Scottish Parliament Rejects Call To Legalise Incest

    A legal quirk forced the parliament to consider a call to legalise incest but it was immediately thrown out.

    The Scottish parliament was forced to consider a call to legalise incest on Tuesday due to a quirk that means all petitions must be looked at if they relate to a change in the law.

    A group of MSPs had no choice but to consider a petition to urge the Scottish government to change the law on incest so that "it is not applicable in the cases where participants are both consenting adults over the age of 21".

    As law is devolved to Scotland, the parliament's petition committee had to consider it even though the head of the committee said he personally found the content of it "abhorrent".
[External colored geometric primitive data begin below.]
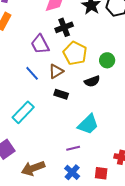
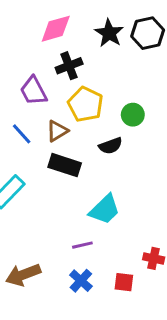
black rectangle: (61, 94) -> (65, 165), size x1.5

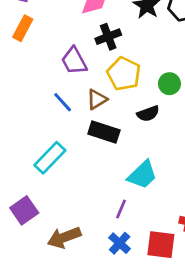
purple line: (82, 245) -> (121, 209), turned -54
red square: (124, 282) -> (161, 245), size x1.5

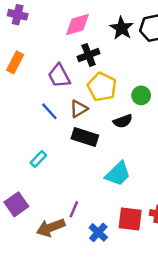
orange rectangle: (23, 28) -> (15, 62), moved
cyan rectangle: (50, 158) -> (38, 159), size x0.6
purple line: (121, 209) -> (74, 209), moved
red square: (161, 245) -> (130, 219), moved

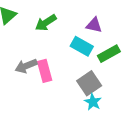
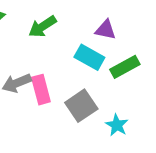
gray square: (89, 83) -> (81, 106), moved
cyan star: (93, 102) -> (117, 125), moved

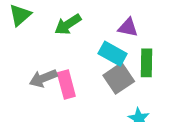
green rectangle: (125, 67) -> (146, 63), turned -60
gray square: (81, 106) -> (119, 78), moved

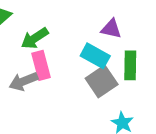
green arrow: (68, 24) -> (35, 38), moved
pink rectangle: (66, 84) -> (41, 65), moved

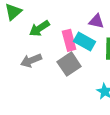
pink rectangle: (41, 65) -> (69, 40), moved
gray square: (102, 81) -> (69, 64), moved

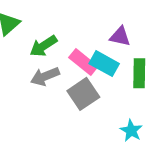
pink rectangle: (69, 40) -> (83, 62), turned -36
gray arrow: (31, 60) -> (45, 76), moved

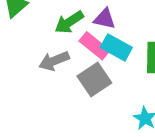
purple triangle: (120, 36) -> (105, 19), moved
green arrow: (43, 46) -> (69, 22), moved

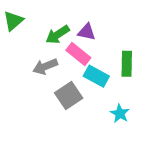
cyan rectangle: (116, 47) -> (96, 76), moved
gray square: (94, 79) -> (69, 96), moved

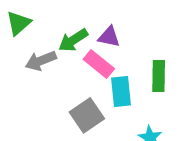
gray arrow: (45, 66) -> (41, 61), moved
cyan rectangle: (96, 76) -> (121, 91), turned 55

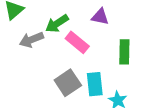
purple triangle: (109, 37) -> (100, 17), moved
cyan rectangle: (121, 91) -> (95, 84), moved

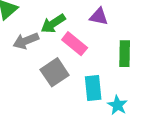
gray square: (68, 83) -> (55, 72), moved

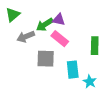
purple triangle: (99, 16) -> (59, 20), moved
gray square: (55, 72) -> (46, 59), turned 36

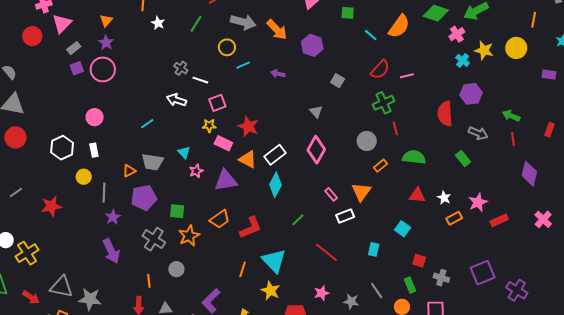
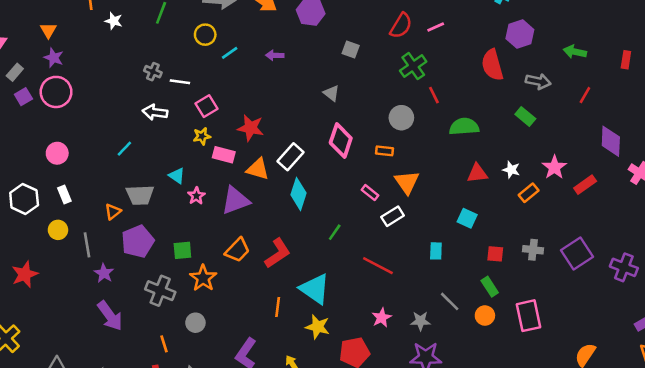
red line: (513, 139) -> (585, 95), moved, turned 48
orange rectangle: (381, 166) -> (384, 151), moved, turned 56
purple diamond: (529, 174) -> (611, 141), moved
gray cross: (441, 278) -> (533, 250), moved

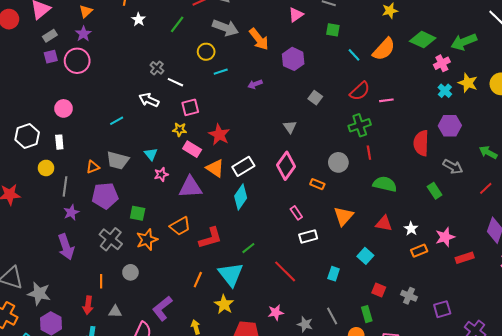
purple arrow: (275, 55) -> (255, 84), turned -40
orange triangle: (407, 182) -> (344, 216), moved
green line: (335, 232) -> (248, 248), moved
purple square: (577, 254) -> (442, 309), size x0.7

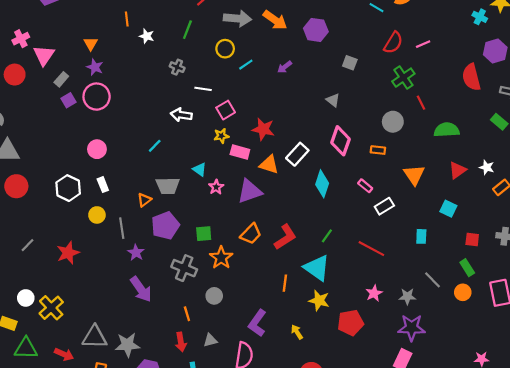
gray cross: (157, 68) -> (177, 67), moved
cyan diamond: (241, 197) -> (322, 184), moved
red triangle: (384, 223) -> (457, 170), turned -30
    The petition was submitted by a man called Richard Morris who is believed to live in Australia. He claims to have written a book about incest and has sent letters to Nicola Sturgeon and the Queen calling on them both to do more to help legalise ACI (adult consensual incest).

    Morris did not appear before the committee to make his case, but in the background notes to his petition he wrote:

    The law does unnecessarily and unfairly punish consensual adult incest, breaching the rights to sexual autonomy for all consenting adults that is accepted in other more developed countries. The law of incest in Scots law should be reformed.

    The submission of the petition has also led to the Scottish parliament's information service having to write a detailed briefing on the laws of incest in Scotland, which concludes that there has been "no recent government action or parliamentary consideration of this area of law".

    The convener of the public petitions committee, Labour MSP Michael McMahon, said he was personally opposed to the petition's content but has no choice but to consider it: "I recognise the petition addresses a subject matter that many people find abhorrent. Speaking personally, I take a similar view.

    "However, all petitions that fall within the committee's rules must be given our open and transparent consideration. It will be for the committee to decide if there can be any public interest in continuing this petition when we meet on Tuesday 26 January."

    UPDATE: The committee immediately threw out the petition on the basis that there is "no indication that there is any desire" to legalise incest in Scotland.

    McMahon told the committee that a review of the Scottish incest laws had been carried out in 2007 and, as it concluded that Scots were broadly in favour of keeping incest illegal as it is currently defined, there "isn't any value" in taking the petition forward.

    "I can't see that that position would have changed in the intervening period," said McMahon. "I have no indication at all that is any desire to see that change, but I'm open to committee members to either agree or disagree with me."

    No committee members chose to disagree with him.